E cosa ho scoperto? Ho scoperto che nonostante tutto sono CALDAMENTE invitato ad andare a parlare con i professori dei corsi che non faccio qui per avere la loro approvazione. Eh!? La loro approvazione? Ma non si era detto che erano discipline “ingegneristiche affini”? Mi è stata anche ventilata l’ipotesi che se scelgo corsi “esoterici” e i professori di qui non sono felici (poverelli!) potrei anche trovarmi a dover fare esami integrativi.. Eh!? Ma la comunità europea non ha stabilito che i crediti acquistati all’estero devono per legge essere riportati pari pari qui da noi?

Insomma, alla faccia dell’internazionalità presunta della mia università devo ancora andare a chiedere per piacere ai professori (dopo averli trovati e aver avuto un appuntamento da ciascuno, ovviamente) di “permettermi” di cambiare il mio curriculum per fare corsi che nelle università dei paesi più civili sono svolti mentre da noi no.

E, cosa peggiore, devo modificare la mia scelta di esami per ritornare a corsi più canonici (secondo gli standard della nostra uni), altrimenti dove la trovo la faccia tosta per andare da un profe a dirgli “salve, ho tolto dal piano di studi il suo corso perchè all’estero ne fanno un’altro molto più interessante.. le spiace?”!!!

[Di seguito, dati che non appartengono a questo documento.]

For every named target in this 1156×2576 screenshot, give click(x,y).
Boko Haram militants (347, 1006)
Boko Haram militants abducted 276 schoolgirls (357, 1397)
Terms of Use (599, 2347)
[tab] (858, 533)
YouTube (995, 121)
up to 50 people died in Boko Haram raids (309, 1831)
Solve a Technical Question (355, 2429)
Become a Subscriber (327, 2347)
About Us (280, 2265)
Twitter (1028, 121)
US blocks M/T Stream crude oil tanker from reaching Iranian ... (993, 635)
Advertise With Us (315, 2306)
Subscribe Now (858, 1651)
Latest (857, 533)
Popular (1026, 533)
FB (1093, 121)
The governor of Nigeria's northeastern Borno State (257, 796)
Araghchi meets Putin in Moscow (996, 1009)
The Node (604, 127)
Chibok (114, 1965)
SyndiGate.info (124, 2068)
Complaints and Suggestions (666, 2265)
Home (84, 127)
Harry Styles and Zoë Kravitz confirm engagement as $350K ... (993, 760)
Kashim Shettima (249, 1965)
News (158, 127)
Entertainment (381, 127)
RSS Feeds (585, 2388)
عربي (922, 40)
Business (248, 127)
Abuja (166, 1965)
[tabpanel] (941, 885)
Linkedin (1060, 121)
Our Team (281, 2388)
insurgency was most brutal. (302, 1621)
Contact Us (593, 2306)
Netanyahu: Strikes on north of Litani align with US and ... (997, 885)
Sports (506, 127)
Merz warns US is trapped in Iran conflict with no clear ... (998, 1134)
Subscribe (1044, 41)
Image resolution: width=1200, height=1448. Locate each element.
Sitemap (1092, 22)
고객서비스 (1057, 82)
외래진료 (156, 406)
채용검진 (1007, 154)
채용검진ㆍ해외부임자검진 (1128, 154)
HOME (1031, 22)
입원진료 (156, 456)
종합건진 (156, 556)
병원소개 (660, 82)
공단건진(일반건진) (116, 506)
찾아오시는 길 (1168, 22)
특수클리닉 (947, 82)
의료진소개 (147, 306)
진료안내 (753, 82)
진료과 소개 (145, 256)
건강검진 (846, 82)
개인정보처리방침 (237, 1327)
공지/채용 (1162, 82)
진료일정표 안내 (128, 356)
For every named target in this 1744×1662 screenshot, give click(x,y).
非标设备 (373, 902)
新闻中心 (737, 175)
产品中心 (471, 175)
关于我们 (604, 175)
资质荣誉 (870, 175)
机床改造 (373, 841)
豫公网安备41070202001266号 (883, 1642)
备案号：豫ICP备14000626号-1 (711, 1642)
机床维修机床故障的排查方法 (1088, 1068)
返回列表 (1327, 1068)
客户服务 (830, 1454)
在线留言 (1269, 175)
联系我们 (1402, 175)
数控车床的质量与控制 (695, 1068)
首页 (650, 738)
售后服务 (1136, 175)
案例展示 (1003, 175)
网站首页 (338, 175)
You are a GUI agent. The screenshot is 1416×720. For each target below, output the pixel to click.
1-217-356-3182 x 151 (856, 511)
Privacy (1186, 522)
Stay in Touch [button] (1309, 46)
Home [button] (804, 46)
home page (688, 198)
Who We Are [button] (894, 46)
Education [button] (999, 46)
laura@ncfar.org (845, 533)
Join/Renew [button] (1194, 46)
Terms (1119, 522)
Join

E quei corsi che non hanno una diretta corrispondenza? Per quelli, a detta del mio responsabile, esiste una certa “elasticità” (tale termine a questo punto non può che far sorridere), ma comunque devo avere l'”approvazione” del professore interessato. Ma allora che apertura è?!?

Insomma, nel 2008 in italia abbiamo una scuola così arretrata che ogni “contaminazione” con l’estero dev’essere adeguatamente vagliata, consultata, smontata, rimontata e forse (speriamo) approvata. Si può dover perdere tempo su qualcosa di così banale? E rinunciare a fare qualche corso magari più interessante che per un motivo o per l’altro qui non posso seguire? E intanto ho iniziato la tesi da tre settimane e non ho ancora fatto una beneamata fava. Cazzo.